BEGIN

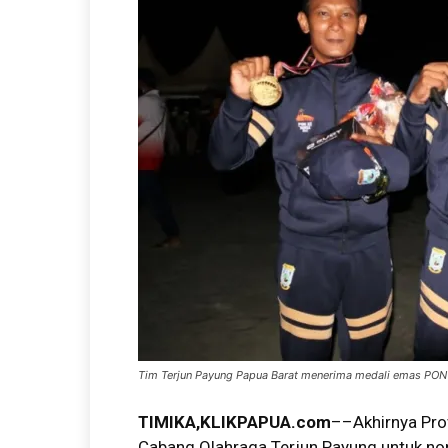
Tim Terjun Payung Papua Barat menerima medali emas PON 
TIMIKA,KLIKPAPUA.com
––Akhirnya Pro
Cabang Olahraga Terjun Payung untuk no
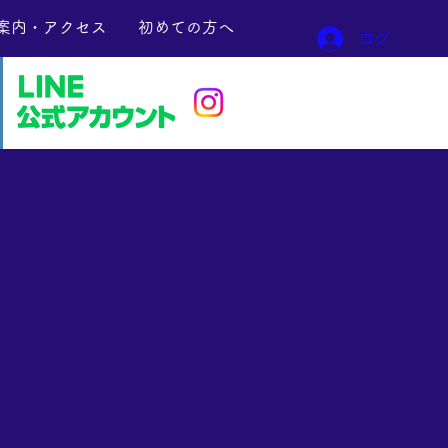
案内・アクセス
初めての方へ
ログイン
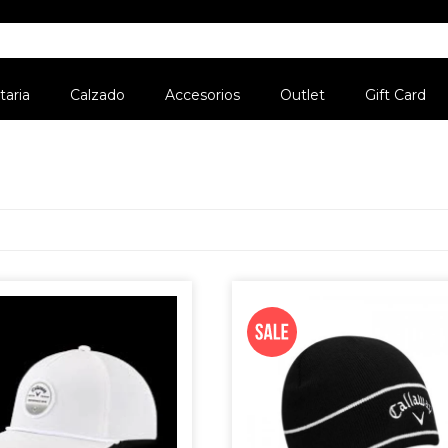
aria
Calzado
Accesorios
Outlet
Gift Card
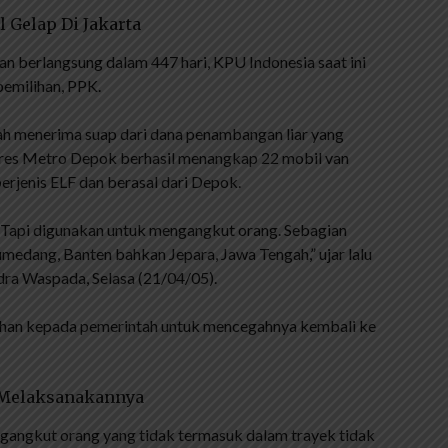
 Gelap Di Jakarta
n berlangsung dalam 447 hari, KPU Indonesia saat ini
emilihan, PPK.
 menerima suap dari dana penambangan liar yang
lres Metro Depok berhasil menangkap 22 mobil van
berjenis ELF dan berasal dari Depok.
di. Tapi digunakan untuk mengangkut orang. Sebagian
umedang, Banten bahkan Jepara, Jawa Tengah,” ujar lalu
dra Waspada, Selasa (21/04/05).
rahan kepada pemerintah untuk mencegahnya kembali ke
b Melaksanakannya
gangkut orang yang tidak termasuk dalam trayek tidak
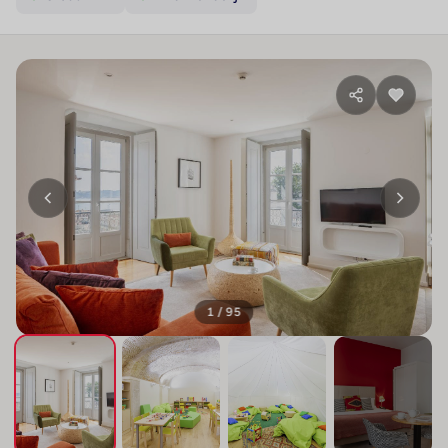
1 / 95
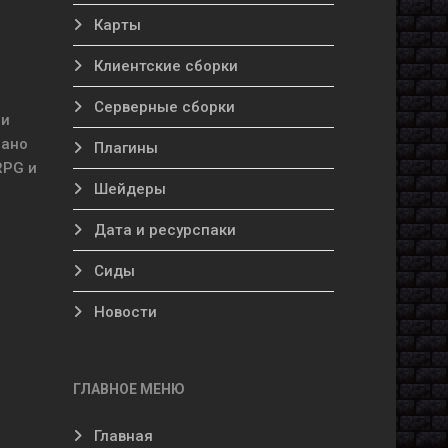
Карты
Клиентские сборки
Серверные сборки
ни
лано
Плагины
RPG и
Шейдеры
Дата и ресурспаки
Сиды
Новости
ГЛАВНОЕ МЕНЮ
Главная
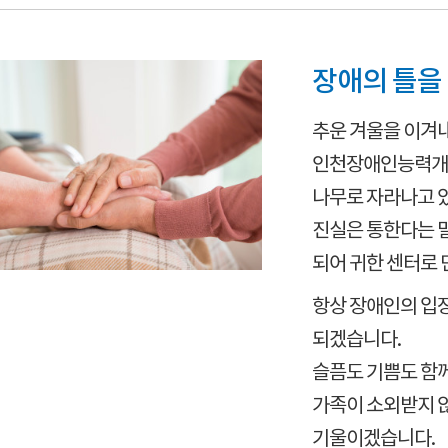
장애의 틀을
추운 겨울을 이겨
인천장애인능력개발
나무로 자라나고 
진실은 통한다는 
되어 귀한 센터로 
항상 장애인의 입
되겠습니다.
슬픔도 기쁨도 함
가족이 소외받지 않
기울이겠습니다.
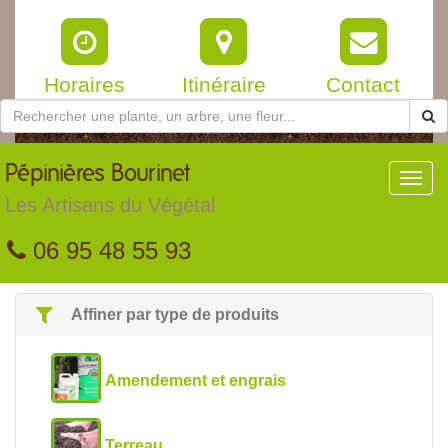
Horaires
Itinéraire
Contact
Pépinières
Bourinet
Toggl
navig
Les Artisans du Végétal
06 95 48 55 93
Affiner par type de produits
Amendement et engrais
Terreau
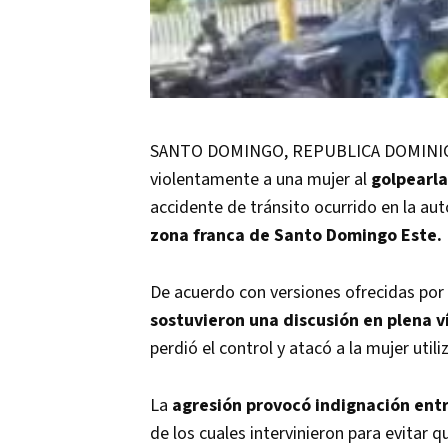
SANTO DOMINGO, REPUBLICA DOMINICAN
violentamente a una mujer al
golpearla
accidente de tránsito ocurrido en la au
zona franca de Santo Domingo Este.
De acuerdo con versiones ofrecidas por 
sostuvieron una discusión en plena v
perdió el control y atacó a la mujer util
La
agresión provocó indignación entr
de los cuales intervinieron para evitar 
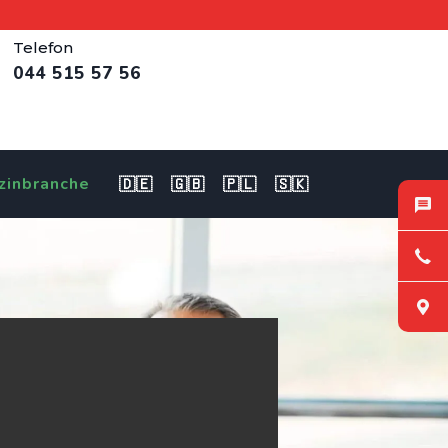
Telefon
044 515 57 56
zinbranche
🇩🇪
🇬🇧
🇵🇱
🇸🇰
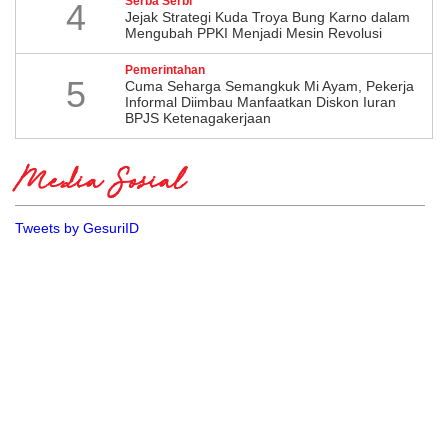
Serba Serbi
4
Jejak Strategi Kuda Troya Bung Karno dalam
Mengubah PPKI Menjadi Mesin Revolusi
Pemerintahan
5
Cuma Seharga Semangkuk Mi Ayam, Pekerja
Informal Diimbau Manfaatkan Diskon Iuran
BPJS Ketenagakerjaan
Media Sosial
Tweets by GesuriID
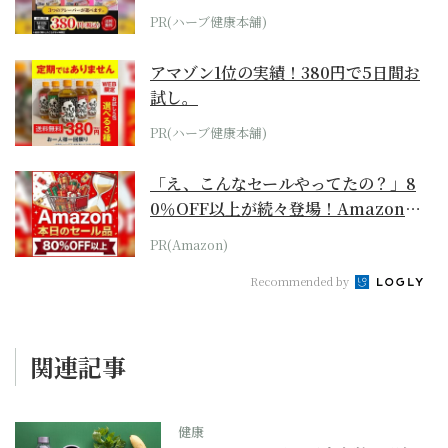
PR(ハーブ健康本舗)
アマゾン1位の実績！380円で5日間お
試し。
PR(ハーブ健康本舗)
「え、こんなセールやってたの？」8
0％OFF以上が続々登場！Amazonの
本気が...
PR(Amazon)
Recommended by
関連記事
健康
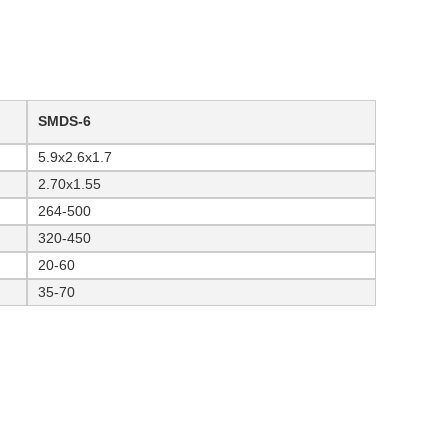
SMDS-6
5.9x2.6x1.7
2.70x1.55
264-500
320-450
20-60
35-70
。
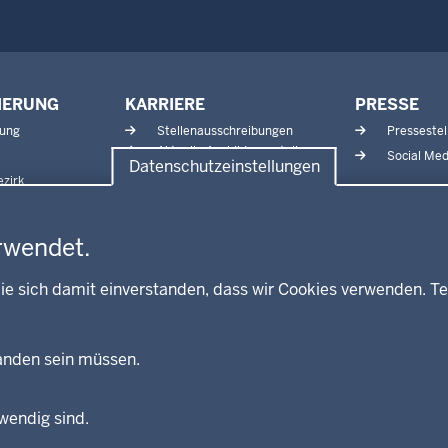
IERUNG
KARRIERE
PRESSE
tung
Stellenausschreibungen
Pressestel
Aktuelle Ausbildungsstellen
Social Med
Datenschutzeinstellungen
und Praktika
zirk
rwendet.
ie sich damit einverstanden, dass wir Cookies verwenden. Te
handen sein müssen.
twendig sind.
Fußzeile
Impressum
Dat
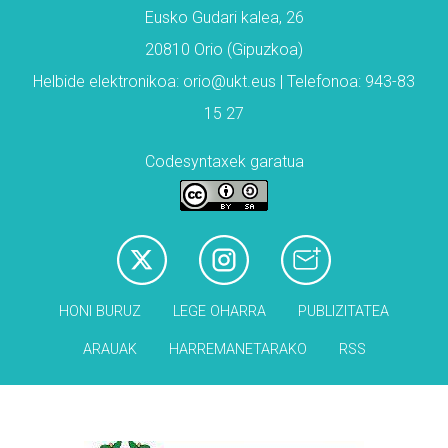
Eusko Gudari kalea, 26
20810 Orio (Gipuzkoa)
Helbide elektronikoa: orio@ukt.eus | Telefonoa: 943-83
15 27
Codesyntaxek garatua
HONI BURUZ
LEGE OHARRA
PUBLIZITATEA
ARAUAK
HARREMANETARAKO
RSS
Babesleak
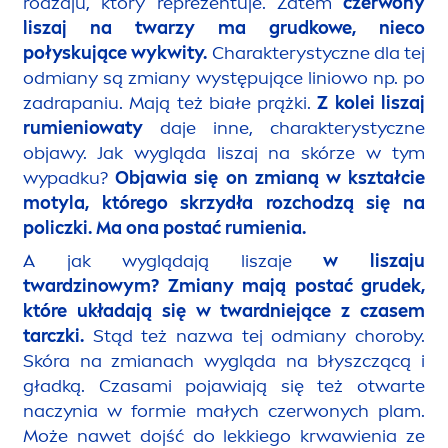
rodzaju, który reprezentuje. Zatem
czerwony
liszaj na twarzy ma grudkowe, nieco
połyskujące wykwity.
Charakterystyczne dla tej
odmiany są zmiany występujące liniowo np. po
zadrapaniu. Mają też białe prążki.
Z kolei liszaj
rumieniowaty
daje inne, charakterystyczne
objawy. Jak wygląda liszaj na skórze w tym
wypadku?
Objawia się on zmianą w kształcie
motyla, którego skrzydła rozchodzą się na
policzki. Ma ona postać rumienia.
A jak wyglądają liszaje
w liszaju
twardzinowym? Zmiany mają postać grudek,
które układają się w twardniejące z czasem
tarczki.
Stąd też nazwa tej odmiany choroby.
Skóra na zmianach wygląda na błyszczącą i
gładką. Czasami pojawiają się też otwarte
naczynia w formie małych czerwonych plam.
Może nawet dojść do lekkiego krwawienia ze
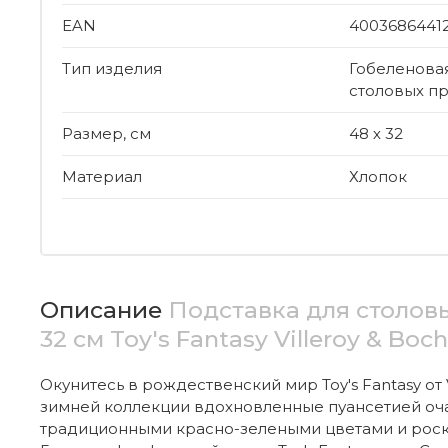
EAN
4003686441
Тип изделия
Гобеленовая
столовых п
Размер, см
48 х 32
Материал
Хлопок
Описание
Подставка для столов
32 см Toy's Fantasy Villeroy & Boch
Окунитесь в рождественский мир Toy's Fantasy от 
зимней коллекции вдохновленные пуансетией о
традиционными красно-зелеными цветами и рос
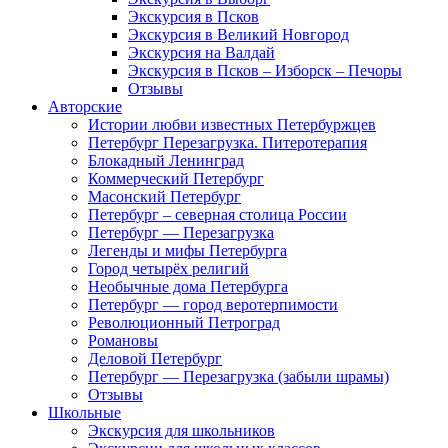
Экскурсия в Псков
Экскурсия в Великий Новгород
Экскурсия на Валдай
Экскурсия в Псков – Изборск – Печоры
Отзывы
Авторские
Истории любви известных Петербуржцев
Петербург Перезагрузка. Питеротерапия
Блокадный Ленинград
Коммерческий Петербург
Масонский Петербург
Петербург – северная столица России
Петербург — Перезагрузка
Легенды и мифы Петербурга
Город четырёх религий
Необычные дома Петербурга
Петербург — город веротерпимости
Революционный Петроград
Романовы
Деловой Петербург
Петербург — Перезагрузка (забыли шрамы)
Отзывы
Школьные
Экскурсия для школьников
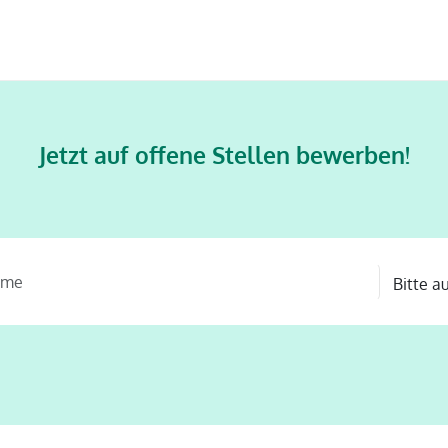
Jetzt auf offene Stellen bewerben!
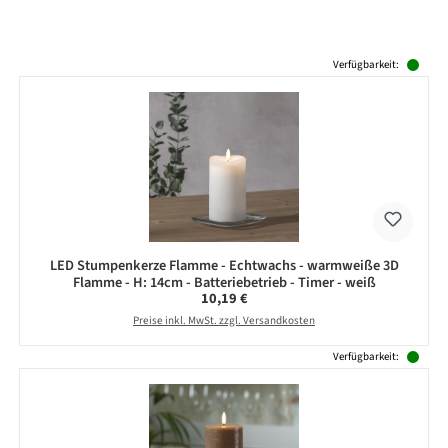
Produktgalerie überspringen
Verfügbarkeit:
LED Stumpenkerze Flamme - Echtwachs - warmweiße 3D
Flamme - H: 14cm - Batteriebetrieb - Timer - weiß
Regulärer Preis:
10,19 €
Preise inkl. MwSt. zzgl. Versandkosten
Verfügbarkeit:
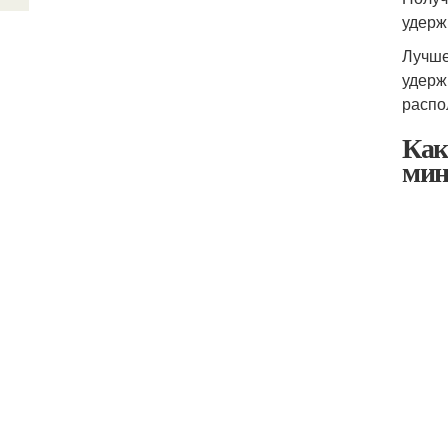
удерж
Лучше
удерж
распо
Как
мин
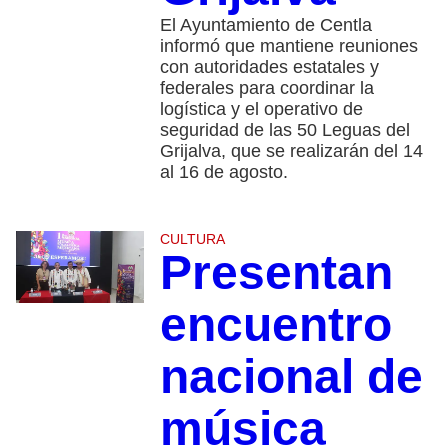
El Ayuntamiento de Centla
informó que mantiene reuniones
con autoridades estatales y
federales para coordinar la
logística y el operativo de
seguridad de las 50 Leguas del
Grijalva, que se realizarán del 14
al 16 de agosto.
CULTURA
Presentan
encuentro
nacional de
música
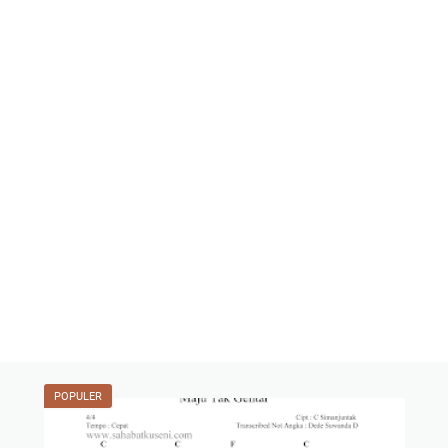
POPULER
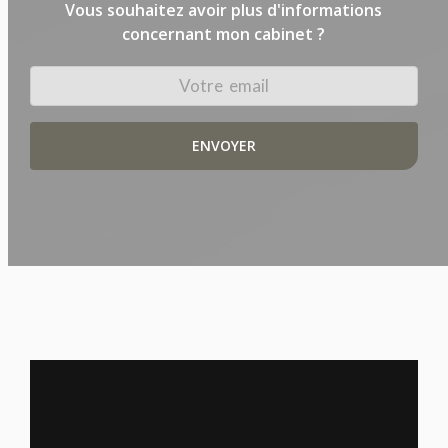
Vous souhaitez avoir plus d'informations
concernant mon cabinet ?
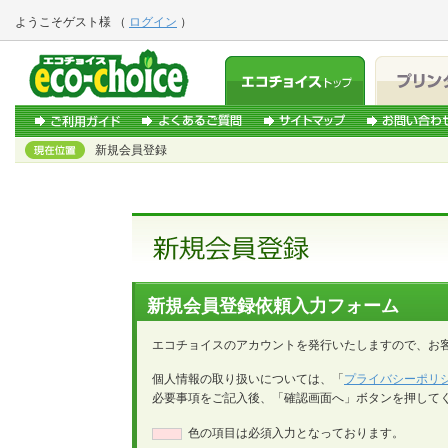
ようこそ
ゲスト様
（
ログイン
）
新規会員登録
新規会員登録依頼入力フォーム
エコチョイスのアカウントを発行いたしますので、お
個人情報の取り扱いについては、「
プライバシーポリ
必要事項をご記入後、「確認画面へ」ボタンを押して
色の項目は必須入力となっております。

END

#### [Your objective]
Quote every record above exactly, leaving out the pictures.

#### [Task solution]
Tim Terjun Payung Papua Barat menerima medali emas PON 
TIMIKA,KLIKPAPUA.com
––Akhirnya Pro
Cabang Olahraga Terjun Payung untuk no
案内・アクセス
初めての方へ
ログイン
aria
Calzado
Accesorios
Outlet
Gift Card
 Gelap Di Jakarta
n berlangsung dalam 447 hari, KPU Indonesia saat ini
emilihan, PPK.
 menerima suap dari dana penambangan liar yang
lres Metro Depok berhasil menangkap 22 mobil van
berjenis ELF dan berasal dari Depok.
di. Tapi digunakan untuk mengangkut orang. Sebagian
umedang, Banten bahkan Jepara, Jawa Tengah,” ujar lalu
dra Waspada, Selasa (21/04/05).
rahan kepada pemerintah untuk mencegahnya kembali ke
b Melaksanakannya
gangkut orang yang tidak termasuk dalam trayek tidak
1 / 95
Карты
Клиентские сборки
Серверные сборки
ни
лано
Плагины
RPG и
Шейдеры
Дата и ресурспаки
Сиды
Новости
ГЛАВНОЕ МЕНЮ
Главная
장애의 틀을
추운 겨울을 이겨
인천장애인능력개발
나무로 자라나고 
진실은 통한다는 
되어 귀한 센터로 
항상 장애인의 입
되겠습니다.
슬픔도 기쁨도 함
가족이 소외받지 않
기울이겠습니다.
Horaires
Itinéraire
Contact
Pépinières
Bourinet
Toggl
navig
Les Artisans du Végétal
06 95 48 55 93
Affiner par type de produits
Amendement et engrais
Terreau
SANTO DOMINGO, REPUBLICA DOMINICAN
violentamente a una mujer al
golpearla
accidente de tránsito ocurrido en la au
zona franca de Santo Domingo Este.
De acuerdo con versiones ofrecidas por 
sostuvieron una discusión en plena v
perdió el control y atacó a la mujer util
La
agresión provocó indignación entr
de los cuales intervinieron para evitar 
Telefon
044 515 57 56
zinbranche
🇩🇪
🇬🇧
🇵🇱
🇸🇰
Serba Serbi
4
Jejak Strategi Kuda Troya Bung Karno dalam
Mengubah PPKI Menjadi Mesin Revolusi
Pemerintahan
5
Cuma Seharga Semangkuk Mi Ayam, Pekerja
Informal Diimbau Manfaatkan Diskon Iuran
BPJS Ketenagakerjaan
Media Sosial
Tweets by GesuriID
PR(ハーブ健康本舗)
アマゾン1位の実績！380円で5日間お
試し。
PR(ハーブ健康本舗)
「え、こんなセールやってたの？」8
0％OFF以上が続々登場！Amazonの
本気が...
PR(Amazon)
Recommended by
関連記事
健康
SMDS-6
5.9x2.6x1.7
2.70x1.55
264-500
320-450
20-60
35-70
。
IERUNG
KARRIERE
PRESSE
tung
Stellenausschreibungen
Pressestel
Aktuelle Ausbildungsstellen
Social Med
Datenschutzeinstellungen
und Praktika
zirk
rwendet.
ie sich damit einverstanden, dass wir Cookies verwenden. Te
handen sein müssen.
twendig sind.
Fußzeile
Impressum
Dat
Eusko Gudari kalea, 26
20810 Orio (Gipuzkoa)
Helbide elektronikoa: orio@ukt.eus | Telefonoa: 943-83
15 27
Codesyntaxek garatua
HONI BURUZ
LEGE OHARRA
PUBLIZITATEA
ARAUAK
HARREMANETARAKO
RSS
Babesleak
rodzaju, który reprezentuje. Zatem
czerwony
liszaj na twarzy ma grudkowe, nieco
połyskujące wykwity.
Charakterystyczne dla tej
odmiany są zmiany występujące liniowo np. po
zadrapaniu. Mają też białe prążki.
Z kolei liszaj
rumieniowaty
daje inne, charakterystyczne
objawy. Jak wygląda liszaj na skórze w tym
wypadku?
Objawia się on zmianą w kształcie
motyla, którego skrzydła rozchodzą się na
policzki. Ma ona postać rumienia.
A jak wyglądają liszaje
w liszaju
twardzinowym? Zmiany mają postać grudek,
które układają się w twardniejące z czasem
tarczki.
Stąd też nazwa tej odmiany choroby.
Skóra na zmianach wygląda na błyszczącą i
gładką. Czasami pojawiają się też otwarte
naczynia w formie małych czerwonych plam.
Może nawet dojść do lekkiego krwawienia ze
EAN
4003686441
Тип изделия
Гобеленовая
столовых п
Размер, см
48 х 32
Материал
Хлопок
Описание
Подставка для столов
32 см Toy's Fantasy Villeroy & Boch
Окунитесь в рождественский мир Toy's Fantasy от 
зимней коллекции вдохновленные пуансетией о
традиционными красно-зелеными цветами и рос
Экскурсия в Псков
Экскурсия в Великий Новгород
Экскурсия на Валдай
Экскурсия в Псков – Изборск – Печоры
Отзывы
Авторские
Истории любви известных Петербуржцев
Петербург Перезагрузка. Питеротерапия
Блокадный Ленинград
Коммерческий Петербург
Масонский Петербург
Петербург – северная столица России
Петербург — Перезагрузка
Легенды и мифы Петербурга
Город четырёх религий
Необычные дома Петербурга
Петербург — город веротерпимости
Революционный Петроград
Романовы
Деловой Петербург
Петербург — Перезагрузка (забыли шрамы)
Отзывы
Школьные
Экскурсия для школьников
Jetzt auf offene Stellen bewerben!
Produktgalerie überspringen
Verfügbarkeit:
LED Stumpenkerze Flamme - Echtwachs - warmweiße 3D
Flamme - H: 14cm - Batteriebetrieb - Timer - weiß
Regulärer Preis:
10,19 €
Preise inkl. MwSt. zzgl. Versandkosten
Verfügbarkeit:
удерж
Лучше
удерж
распо
Как
мин
El Ayuntamiento de Centla
informó que mantiene reuniones
con autoridades estatales y
federales para coordinar la
logística y el operativo de
seguridad de las 50 Leguas del
Grijalva, que se realizarán del 14
al 16 de agosto.
CULTURA
Presentan
encuentro
nacional de
música
POPULER
Vous souhaitez avoir plus d'informations
concernant mon cabinet ?
ようこそ
ゲスト様
（
ログイン
）
新規会員登録
新規会員登録依頼入力フォーム
エコチョイスのアカウントを発行いたしますので、お
個人情報の取り扱いについては、「
プライバシーポリ
必要事項をご記入後、「確認画面へ」ボタンを押して
色の項目は必須入力となっております。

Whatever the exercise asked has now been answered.